For a uniformed service job it's a no-brainer. You are expected to wear the company-provided clothing, which typically serves additional purposes: hygiene, protection, branding (logos) or simply identification (if you walk into a hospital or a McDonalds, you want to be able to tell who are part of the staff).
For an office job you have a lot more individual freedom, but it still really comes down to "does my way of dressing help the business?". For an extreme example, showing up in an SS uniform would be inappropriate anywhere. However, it is quite rare to be fired on the spot for minor deviations - employees are more valuable than that (it costs more to replace them than correct them). It will usually escalate through several meetings, with increasing degrees of warning, before leading to termination - though at that point, if the employee has been explicitly told what is acceptable and still won't comply, it is no longer about "dress code violations" but a more severe problem of insubordination. Simply put, your freedom of expression is secondary to the interests of the company.
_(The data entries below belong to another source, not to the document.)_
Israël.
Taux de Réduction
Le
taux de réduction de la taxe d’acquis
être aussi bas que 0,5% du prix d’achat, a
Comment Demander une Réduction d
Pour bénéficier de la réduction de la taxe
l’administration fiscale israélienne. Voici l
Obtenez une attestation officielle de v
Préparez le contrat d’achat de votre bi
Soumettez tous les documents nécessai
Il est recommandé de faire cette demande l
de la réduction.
There are several reasons employers might not want to put their informal dress code down in writing. Foremost, managers want to be able to decide at their own discretion what will fly and what won't. Working out a specific code also takes a lot of careful work, as a sloppy effort can lead to complaints about sexism or cultural insensitivity. Another issue is that many people have a "loophole" mentality and a written code won't necessarily help if there are employees already set on not following the code. For example it may dictate wearing a suit, and then people will mock the rules by show up in garish colors or with ridiculous ties.
An interesting example of subversion occured in Sweden a couple years ago. During a hot summer, bus drivers were complaining about the heat and having to wear all-black clothes and long pants, with no option for shorts. Male drivers protested by wearing skirts, as these were sanctioned by the dress code, even if they were only intended to be worn by women.